* TASK OBJECTIVE *
Please output every record below exactly as written, leaving out any pictures.

** Opening DATA FOR REVIEW block **

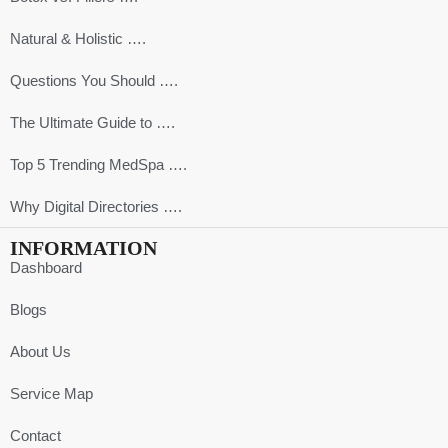
Natural & Holistic ….
Questions You Should ….
The Ultimate Guide to ….
Top 5 Trending MedSpa ….
Why Digital Directories ….
INFORMATION
Dashboard
Blogs
About Us
Service Map
Contact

** Closing DATA FOR REVIEW block **

* SOLUTION BELOW *
Natural & Holistic ….
Questions You Should ….
The Ultimate Guide to ….
Top 5 Trending MedSpa ….
Why Digital Directories ….
INFORMATION
Dashboard
Blogs
About Us
Service Map
Contact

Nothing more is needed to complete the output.